Note this is not a feature parity solution, I will post more after some testing, but the solution basically disables the connection checking on pvestatd schedule (10 secs) on cifs storage, all other storage types behave as normal. There is still some kind of traffic overhead, but all write overheads have stopped on TrueNAS.

Also the code isnt functionally clean, I was going to do it differently before just deciding to always return positive status. Thats why it sets some internal variables for no reason.

When clicking the storage in the GUI it still is able to fetch live information. So the only lost functionality (which is lost anyway by disabling it) is probably the graph displaying storage space over time.

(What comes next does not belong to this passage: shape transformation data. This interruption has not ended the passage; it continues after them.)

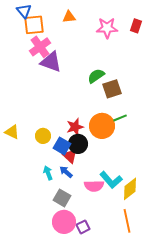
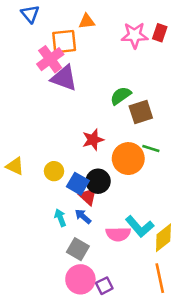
orange square: (34, 25) -> (64, 42), moved
red rectangle: (136, 26) -> (160, 33), moved
green line: (120, 118) -> (151, 148), turned 40
red star: (75, 127) -> (93, 140), moved

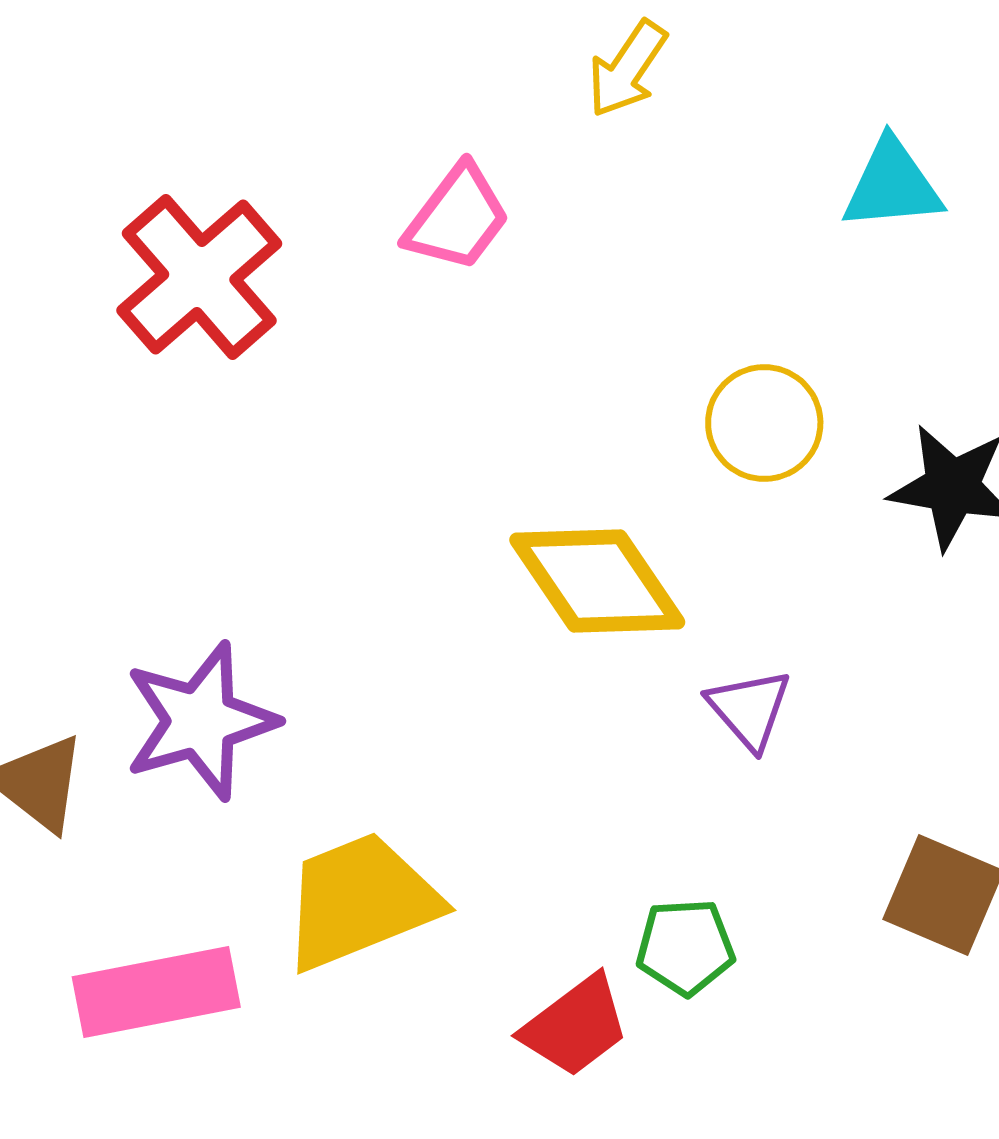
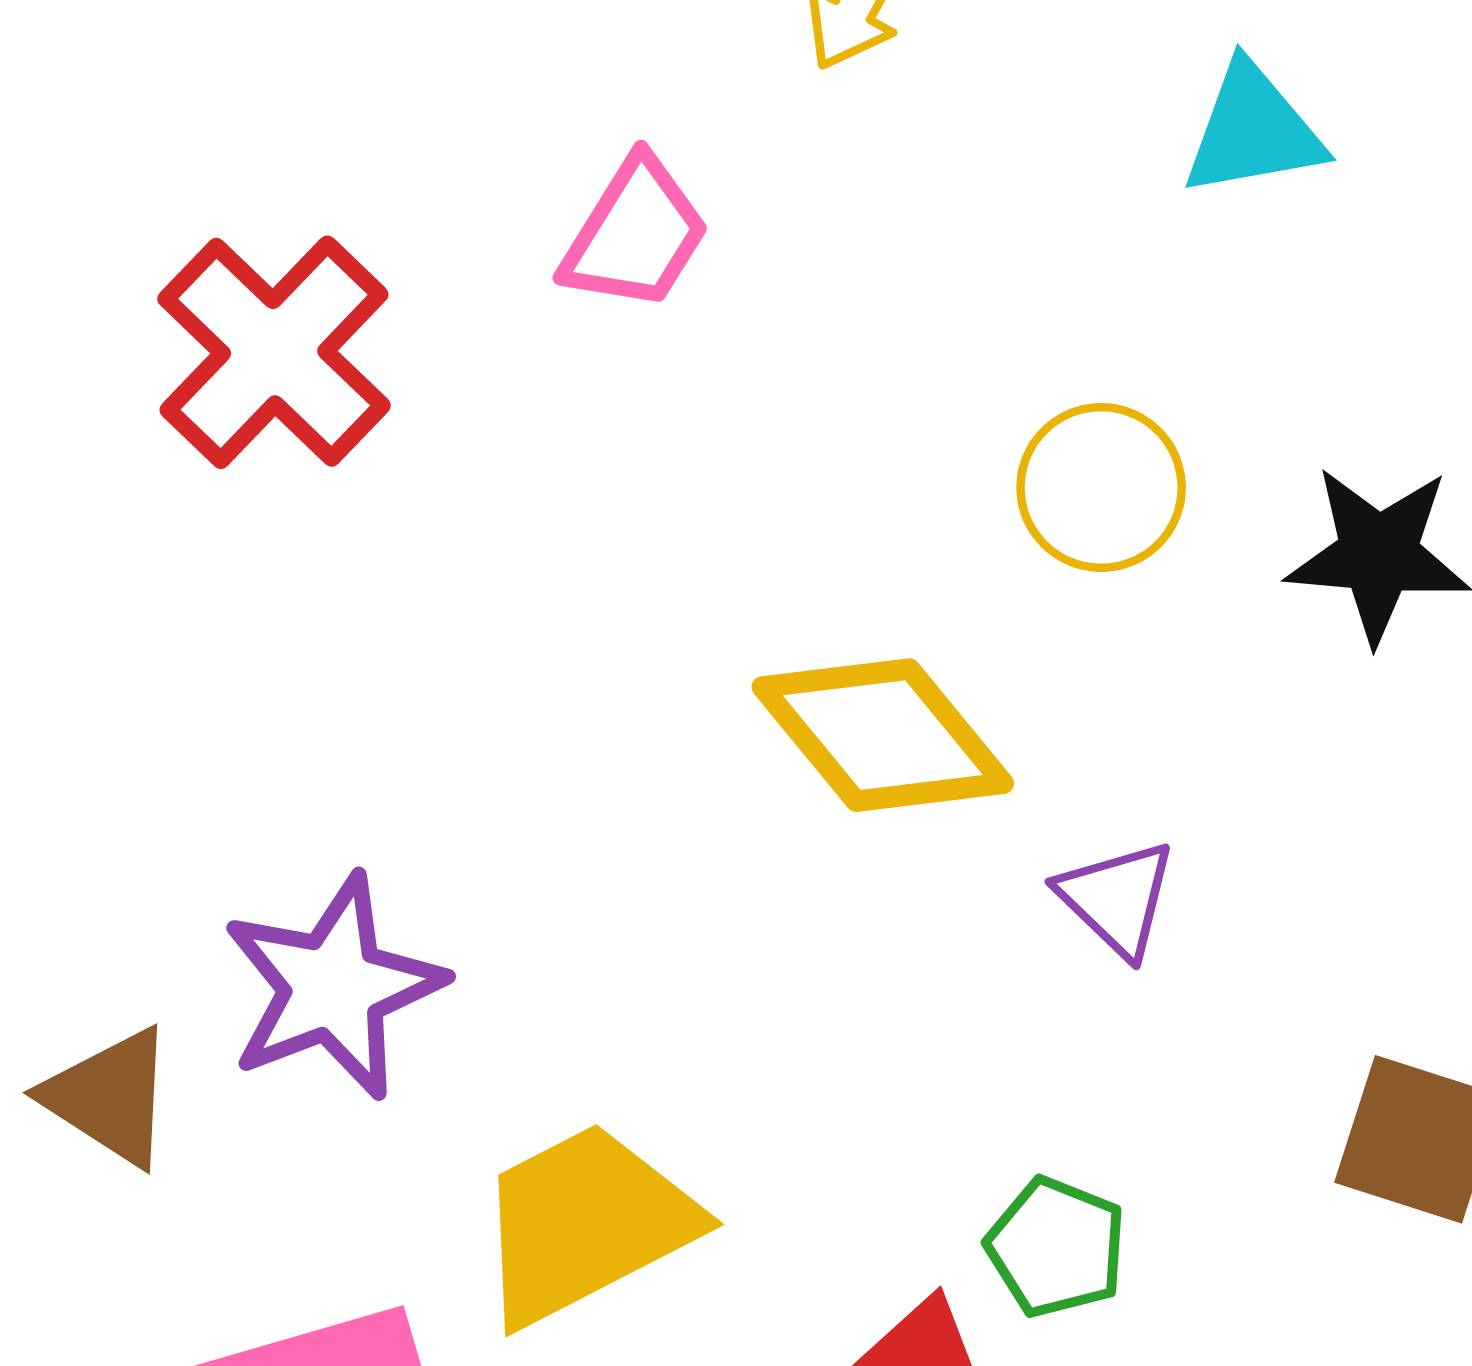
green pentagon: (685, 947) -> (1056, 1247), turned 30

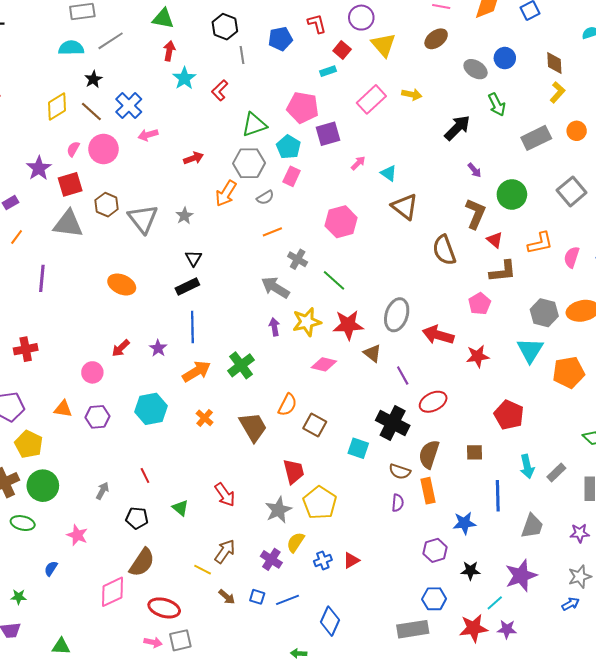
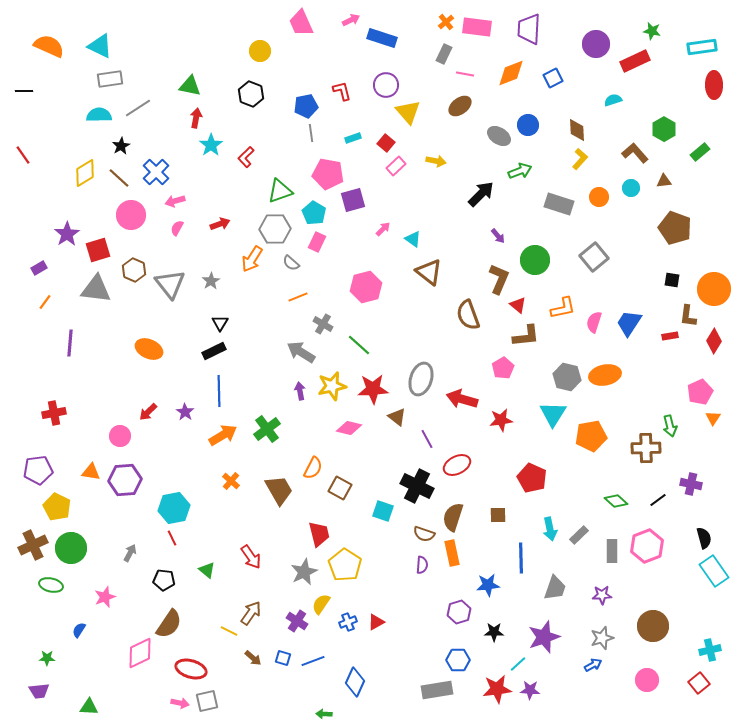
red square: (342, 50) -> (386, 143), moved
gray line: (242, 55) -> (311, 133), moved
pink rectangle: (371, 99) -> (396, 166), size x0.7
green arrow: (497, 105) -> (520, 171), turned -85
gray rectangle: (536, 138) -> (559, 204), turned 44
pink semicircle: (73, 149) -> (177, 228), moved
gray semicircle: (265, 198) -> (291, 263), turned 72
cyan hexagon: (151, 409) -> (174, 508), moved
purple hexagon: (97, 417) -> (125, 480), size x1.4
pink star: (77, 535) -> (105, 597), turned 30

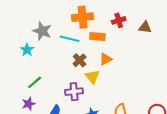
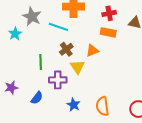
orange rectangle: (97, 36) -> (108, 32), moved
green line: (35, 82) -> (41, 62), moved, turned -56

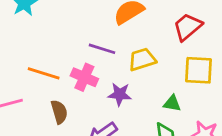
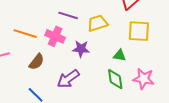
brown semicircle: (59, 112) -> (37, 62), turned 54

https://bugzilla.proxmox.com/show_bug.cgi?id=6917

Below is the diff for 8.4.14 pve.

Code:
--- CIFSPlugin.pm.orig.8.4.14   2025-10-11 16:49:38.921000948 +0100
+++ CIFSPlugin.pm.silent.8.4.14 2025-10-11 16:49:38.921000948 +0100
@@ -273,6 +273,16 @@
 
     my $servicename = '//' . $scfg->{server} . '/' . $scfg->{share};
 
+    my $path = $scfg->{path};
+
+    return 1;
+}
+
+sub check_connection_off {
+    my ($class, $storeid, $scfg) = @_;
+
+    my $servicename = '//' . $scfg->{server} . '/' . $scfg->{share};
+
     my $cmd = ['/usr/bin/smbclient', $servicename, '-d', '0'];
 
     if (defined($scfg->{smbversion}) && $scfg->{smbversion} ne 'default') {

Note - it is possible even the lost cifs graphing functionality I mentioned might not even be impacted, I basically just changed a check_connection routine to an emulated routine that always reports success. There is still network traffic meaning PVE is still doing background activity, so its possible the space utilisation still gets updated. So the graphing is an assumption rather than something I tested.